* WORK TO BE COMPLETED: Your job is to set down the stretch of entries that opens with the line containing "enir et sa bulle d'eau" and closes with the line containing "ухудшением слуха.". Keep both end lines, copy each exactly, and add nothing.

++++++++++

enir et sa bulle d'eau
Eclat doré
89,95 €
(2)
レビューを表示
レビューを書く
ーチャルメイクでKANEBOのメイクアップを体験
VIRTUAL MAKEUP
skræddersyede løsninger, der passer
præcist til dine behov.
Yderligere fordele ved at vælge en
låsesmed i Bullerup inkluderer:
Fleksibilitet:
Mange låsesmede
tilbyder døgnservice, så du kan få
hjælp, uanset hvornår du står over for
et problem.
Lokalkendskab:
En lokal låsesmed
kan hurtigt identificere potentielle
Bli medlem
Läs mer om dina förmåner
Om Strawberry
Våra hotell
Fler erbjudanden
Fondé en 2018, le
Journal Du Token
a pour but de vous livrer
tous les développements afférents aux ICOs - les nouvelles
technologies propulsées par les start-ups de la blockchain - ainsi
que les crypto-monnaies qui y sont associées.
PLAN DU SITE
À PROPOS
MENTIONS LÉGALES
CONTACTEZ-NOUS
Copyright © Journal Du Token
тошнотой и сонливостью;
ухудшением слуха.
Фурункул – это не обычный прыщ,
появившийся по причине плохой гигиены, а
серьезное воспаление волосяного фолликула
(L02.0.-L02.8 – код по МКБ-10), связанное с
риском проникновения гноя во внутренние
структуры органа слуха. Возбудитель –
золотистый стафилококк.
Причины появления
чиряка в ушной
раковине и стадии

++++++++++

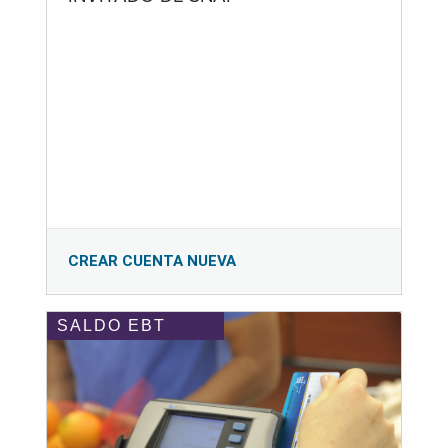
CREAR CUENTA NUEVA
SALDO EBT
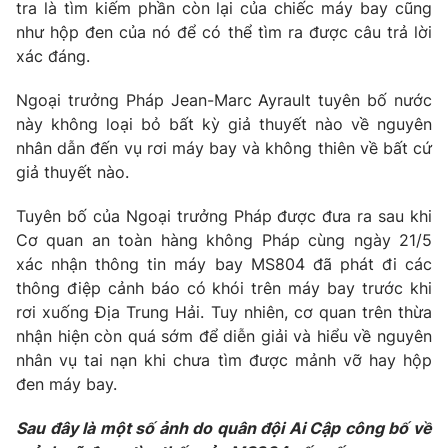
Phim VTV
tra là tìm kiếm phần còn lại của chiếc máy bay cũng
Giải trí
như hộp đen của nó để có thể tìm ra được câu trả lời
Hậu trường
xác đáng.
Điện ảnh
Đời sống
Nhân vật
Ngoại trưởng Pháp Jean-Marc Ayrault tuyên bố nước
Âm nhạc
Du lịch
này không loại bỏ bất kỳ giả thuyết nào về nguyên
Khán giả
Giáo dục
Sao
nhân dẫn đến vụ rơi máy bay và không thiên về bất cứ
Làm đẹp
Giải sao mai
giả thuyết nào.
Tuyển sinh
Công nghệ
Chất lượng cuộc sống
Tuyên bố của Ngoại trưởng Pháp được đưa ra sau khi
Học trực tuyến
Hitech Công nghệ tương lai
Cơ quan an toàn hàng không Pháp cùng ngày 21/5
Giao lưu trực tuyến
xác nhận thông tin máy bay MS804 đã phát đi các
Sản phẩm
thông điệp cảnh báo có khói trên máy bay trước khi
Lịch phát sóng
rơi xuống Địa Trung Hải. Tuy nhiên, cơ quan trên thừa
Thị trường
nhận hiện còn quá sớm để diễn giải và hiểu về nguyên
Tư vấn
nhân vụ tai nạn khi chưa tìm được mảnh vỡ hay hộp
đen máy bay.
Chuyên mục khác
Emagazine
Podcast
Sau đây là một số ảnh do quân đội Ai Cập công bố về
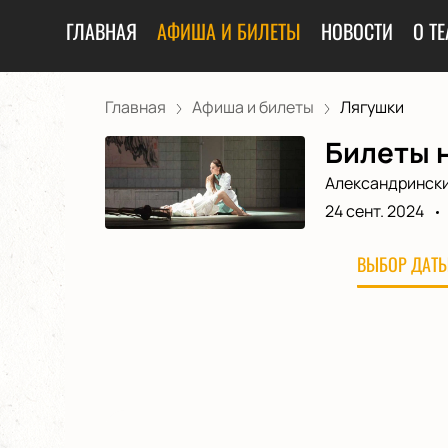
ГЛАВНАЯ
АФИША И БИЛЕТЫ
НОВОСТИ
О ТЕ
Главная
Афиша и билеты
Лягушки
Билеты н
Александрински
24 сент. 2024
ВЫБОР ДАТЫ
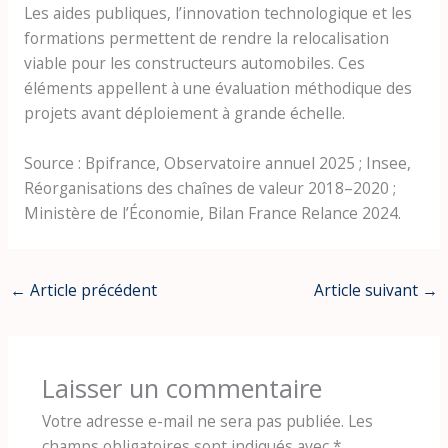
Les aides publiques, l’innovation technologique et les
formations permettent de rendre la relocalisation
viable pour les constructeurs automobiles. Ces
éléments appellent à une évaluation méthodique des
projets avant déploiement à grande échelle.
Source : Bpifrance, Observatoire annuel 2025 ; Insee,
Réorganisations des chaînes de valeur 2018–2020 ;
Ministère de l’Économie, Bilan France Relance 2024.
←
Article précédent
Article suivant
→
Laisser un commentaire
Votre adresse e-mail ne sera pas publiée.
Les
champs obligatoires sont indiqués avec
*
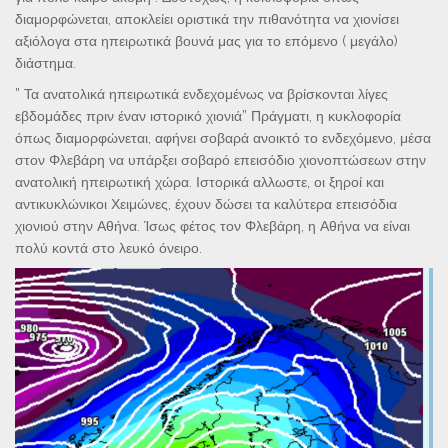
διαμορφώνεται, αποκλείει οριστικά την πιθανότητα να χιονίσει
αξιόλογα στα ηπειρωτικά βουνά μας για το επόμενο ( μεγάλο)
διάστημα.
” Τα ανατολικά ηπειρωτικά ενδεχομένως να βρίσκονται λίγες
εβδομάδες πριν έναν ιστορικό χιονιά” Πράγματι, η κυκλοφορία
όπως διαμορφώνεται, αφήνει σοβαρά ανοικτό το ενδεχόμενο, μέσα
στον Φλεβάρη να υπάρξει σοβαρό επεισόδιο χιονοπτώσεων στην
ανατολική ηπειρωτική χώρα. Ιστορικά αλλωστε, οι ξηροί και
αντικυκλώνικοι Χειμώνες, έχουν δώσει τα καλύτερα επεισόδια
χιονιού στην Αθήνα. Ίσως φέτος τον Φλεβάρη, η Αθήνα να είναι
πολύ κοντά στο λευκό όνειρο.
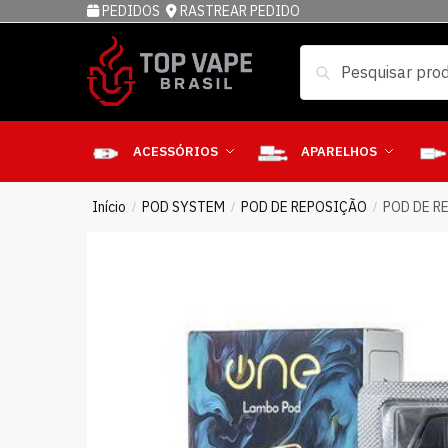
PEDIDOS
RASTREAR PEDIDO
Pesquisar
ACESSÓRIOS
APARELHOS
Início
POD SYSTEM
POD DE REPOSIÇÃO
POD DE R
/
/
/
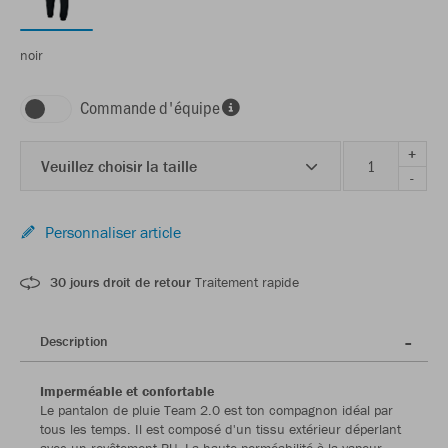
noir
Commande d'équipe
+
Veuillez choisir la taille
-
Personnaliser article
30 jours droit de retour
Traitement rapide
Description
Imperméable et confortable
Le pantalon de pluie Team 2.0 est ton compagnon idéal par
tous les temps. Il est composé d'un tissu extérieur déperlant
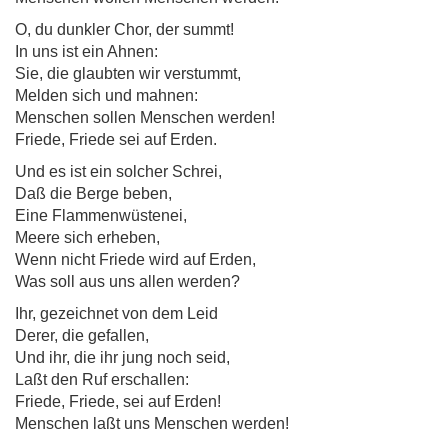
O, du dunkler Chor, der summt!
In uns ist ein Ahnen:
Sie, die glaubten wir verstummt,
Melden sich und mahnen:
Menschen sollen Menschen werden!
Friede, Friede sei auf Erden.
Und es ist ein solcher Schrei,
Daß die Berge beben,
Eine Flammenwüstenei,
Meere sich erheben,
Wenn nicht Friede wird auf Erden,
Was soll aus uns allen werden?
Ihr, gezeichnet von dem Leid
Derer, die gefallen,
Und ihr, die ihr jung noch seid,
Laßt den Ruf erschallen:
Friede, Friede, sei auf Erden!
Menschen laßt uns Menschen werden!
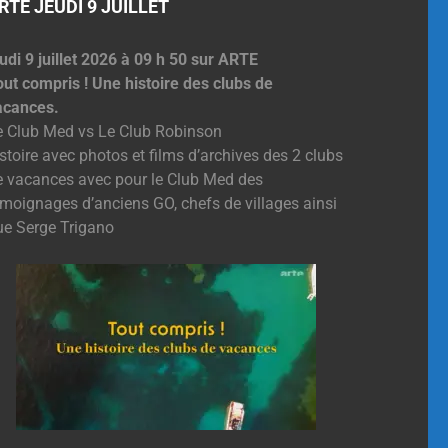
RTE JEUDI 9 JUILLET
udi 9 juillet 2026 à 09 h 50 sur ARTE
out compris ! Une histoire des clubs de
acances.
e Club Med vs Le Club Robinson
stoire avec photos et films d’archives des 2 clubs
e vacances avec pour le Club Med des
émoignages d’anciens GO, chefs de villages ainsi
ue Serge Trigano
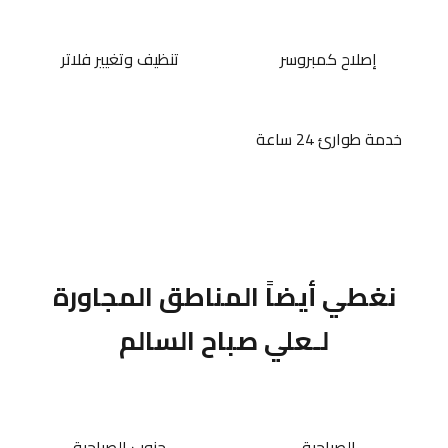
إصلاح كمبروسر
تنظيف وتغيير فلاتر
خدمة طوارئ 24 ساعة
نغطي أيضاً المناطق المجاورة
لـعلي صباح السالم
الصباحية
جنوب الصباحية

++++++++++

* WRITTEN ANSWER:
enir et sa bulle d'eau
Eclat doré
89,95 €
(2)
レビューを表示
レビューを書く
ーチャルメイクでKANEBOのメイクアップを体験
VIRTUAL MAKEUP
skræddersyede løsninger, der passer
præcist til dine behov.
Yderligere fordele ved at vælge en
låsesmed i Bullerup inkluderer:
Fleksibilitet:
Mange låsesmede
tilbyder døgnservice, så du kan få
hjælp, uanset hvornår du står over for
et problem.
Lokalkendskab:
En lokal låsesmed
kan hurtigt identificere potentielle
Bli medlem
Läs mer om dina förmåner
Om Strawberry
Våra hotell
Fler erbjudanden
Fondé en 2018, le
Journal Du Token
a pour but de vous livrer
tous les développements afférents aux ICOs - les nouvelles
technologies propulsées par les start-ups de la blockchain - ainsi
que les crypto-monnaies qui y sont associées.
PLAN DU SITE
À PROPOS
MENTIONS LÉGALES
CONTACTEZ-NOUS
Copyright © Journal Du Token
тошнотой и сонливостью;
ухудшением слуха.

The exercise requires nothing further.